Wyoming AG Argues Trans Woman Can’t Get Sex On Birth Certificate Changed

The Wyoming Attorney General’s Office filed a brief Monday defending the state’s “What is a Woman Act” in the case of a transgender woman seeking a birth certificate sex marker change from “male” to “female.” Enacted in 2025, the law requires Wyoming agencies that collect sex-based data to do so according to each person’s biological sex at birth.
A Natrona County resident identified as “KR” challenged the law in 2025 after undergoing gender-related surgery, asking the Wyoming Department of Health to issue a birth certificate change reflecting female. Natrona County District Court Judge Joshua Eames ruled last October that not only does the department not have to make that change, it cannot under the wording of the new law. Eames ruled that a birth certificate’s purpose in Wyoming is to record “the facts of birth,” and amendment based on gender identity or surgery “runs headfirst into the Legislature’s mandate.”
KR appealed to the Wyoming Supreme Court, arguing in March that the law deprives transgender people of equal treatment and violates a right to privacy. “Successful navigation of modern life requires proof of identity,” KR’s brief stated, adding that presenting a birth certificate that does not match her identity “involuntarily discloses her transgender status and exposes her to an all-too-real risk of harassment, discrimination, and even violence.”
The Attorney General’s brief, signed by Attorney General Keith Kautz and his deputies, argues that Wyoming’s laws seek to protect the integrity and accuracy of vital records. “Birth certificates contain important personal data and information necessary for the government to carry out public health functions,” the brief states. The state argues that allowing such changes would “create ambiguity for other officials who rely on the certificate for the public purposes listed in the Act.” The brief also notes that gender identity can be fluid, unlike parentage questions that courts resolve for birth certificate changes.
KR had argued that the What is a Woman Act creates classifications based on sex or transgender status that deserve heightened court scrutiny. The state counters that the law affects “ordinary interests” and should receive more deference, noting that the class the law creates is “each person who is part of the collected data,” not specifically transgender people. The state invokes U.S. Supreme Court cases Bostock v. Georgia (which protected transgender status under federal employment non-discrimination laws) and United States v. Skrmetti (which declined to expand that finding to the Constitution’s Equal Protection clause). The state argues that KR could not get a birth certificate change regardless of whether she were transgender or cisgender, meaning the law does not target transgender people specifically.

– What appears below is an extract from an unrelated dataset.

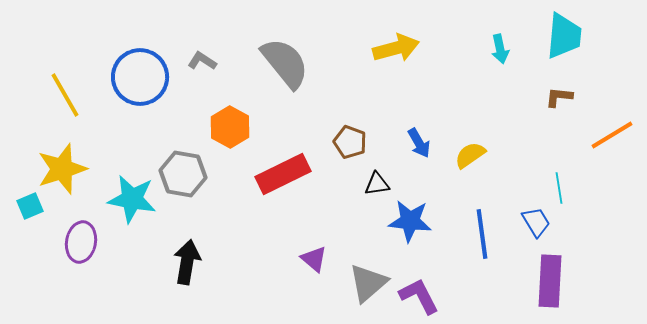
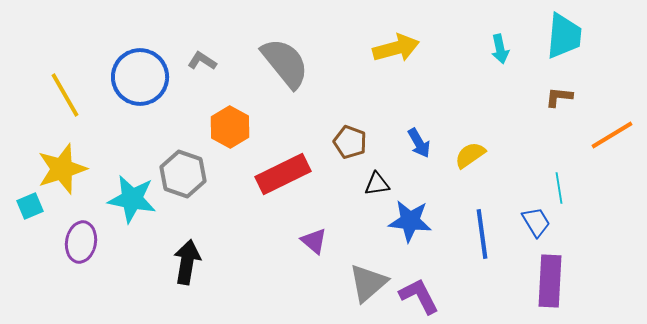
gray hexagon: rotated 9 degrees clockwise
purple triangle: moved 18 px up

KR’s March brief had noted that birth certificates can be changed in other contexts, such as letting a post-birth spouse replace an unknown birth parent, and argued that “there is no coherent explanation that the State can articulate of how providing transgender people with these amendments has harmed anyone else.” The brief also hinted that Wyoming’s other laws banning transgender women from women’s private spaces and single-sex school sports may not be constitutional, but argued that even if they are, “banning 100% of transgender people born in Wyoming from amending their birth certificates under any circumstances is not a rational means of achieving that goal.”